I didn’t spend that much time looking at BigInt
(@rfourquet was going to fix that), but yes, for BigFloat
, you can just use a bitstype or immutable, and they will never be mutated.
For BigInt, it might be better anyway to have a pure Julia implementation
What I’d implemented in that Gist gave a FloatRef
type, that was an efficient wrapper of MPFR
values, they are not immutable numbers, but rather containers for an MPFR float, with finalizers. They are very useful for doing operations such as summing up a vector or an array.
Then I also had fixed precision (parameterized) big floats, which worked by copying things quickly into MPFR “containers”, calling the MPFR function, and then creating a new fixed precision immutable value from the MPFR result.
(This was why I was hoping you would handle the issue in #18466, that I’d asked you about at JuliaCon, so that the parameter could simply be the # of bits, and the number of limbs for an NTuple{} field could be calculated from the typevar)
It’s also possible to handle the current BigFloat
, without needing finalizers, also by using some previously allocated containers to pass things back and forth between Julia and MPFR. In this case, the precision would get saved as a field in the type, instead of being a parameter.
Something that hasn’t come up and isn’t solved by this is how to performantly handle the difference between user functions which mutate and those that don’t. In DiffEq this is the difference between du=f(t,u)
and f!(t,u,du)
. Other packages also have a difference between the in-place syntax and the not-in-place syntax. So while the rest of the function will be the same using :=
(or something like it, an enhanced .=
), the function calls still have to be different depending on if it’s a mutable or immutable, since you cannot “see the changed” du
in the mutated form. Or is it okay to do something like
du = f!(t,u,du) # Maybe mutates du if it's mutable, or at least it returns dt
Could that hinder performance in the case where it is mutable? It seems weird and error-prone too.
Yes, it looks like we’d need to redefine the agreed upon meaning of foo!(x, ...)
from “mutates x
” to “returns updated x
, may mutate the originally passed x
”. I.e. you’d always need to call it as x = foo!(x, ...)
. Then we’d need to make sure every !
function actually returns the mutated object and every call actually assigns the result.

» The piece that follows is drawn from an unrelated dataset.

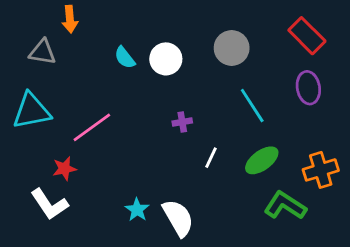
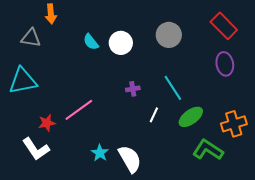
cyan line: (252, 106) -> (173, 88), moved
pink line: (92, 127) -> (79, 110), moved

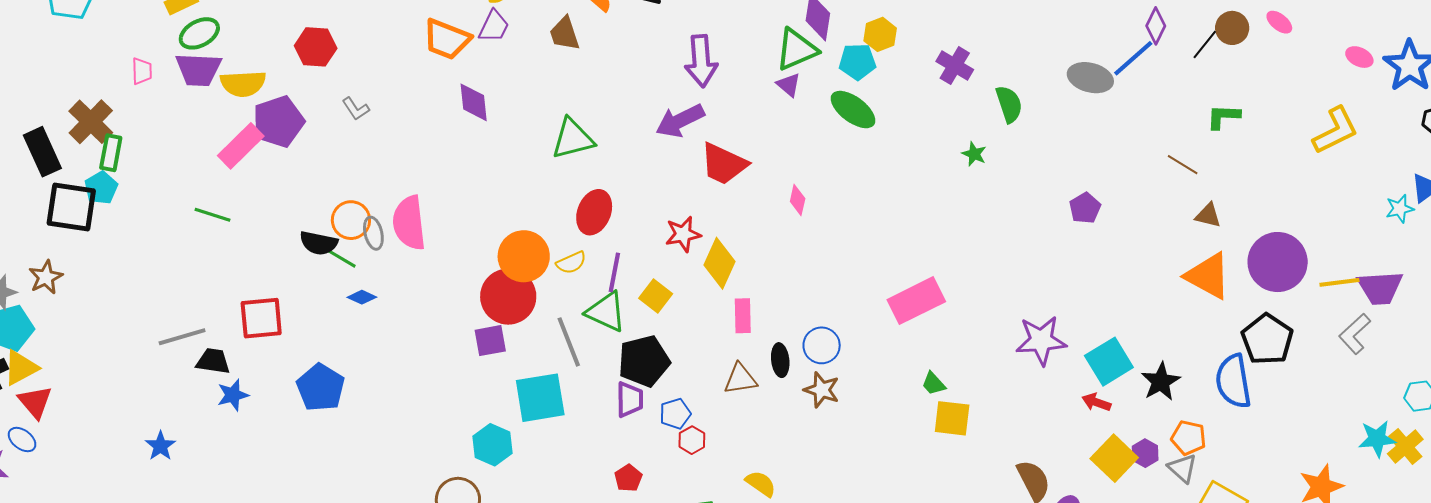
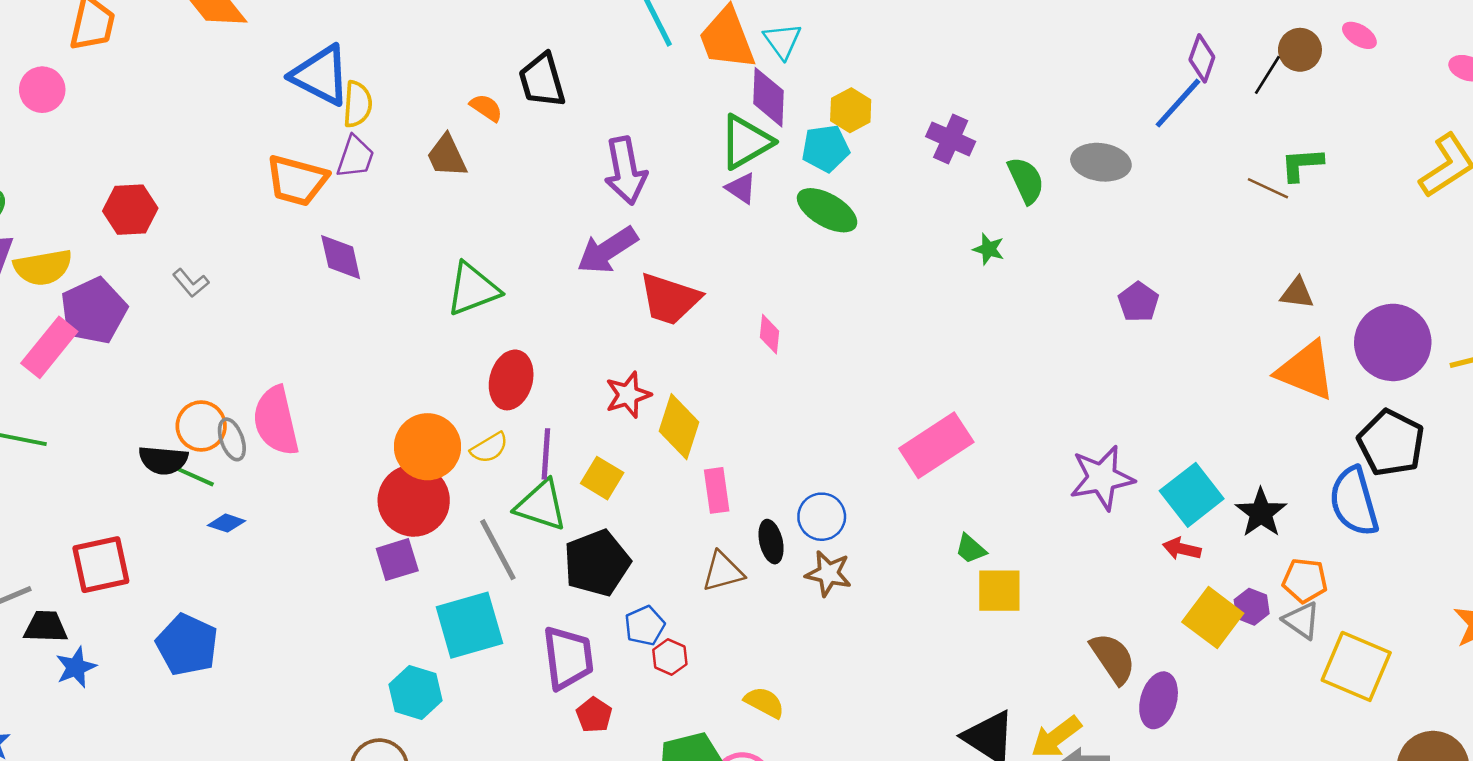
gray ellipse: (1090, 78) -> (1101, 162), moved
brown line: (1183, 165) -> (1268, 188), moved
purple trapezoid: (630, 400) -> (568, 658), moved, size x1.4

I don’t have especially high hopes that we could pull this off smoothly.
I recently came across this again and thought that foo!!(x)
is a reasonable convention for “function that returns updated x
and may mutate the originally passed x
”. It’s not the prettiest thing, but it’s easy to type and it makes it clear that something weird is going on.
There is also an accidental parallel with mathematics: n!
is the product of all integers from 1
to n
, whereas n!!
is the product of every other integer in the same range. Similarly f!
would mutate always, whereas f!!
would mutate only when possible/appropriate.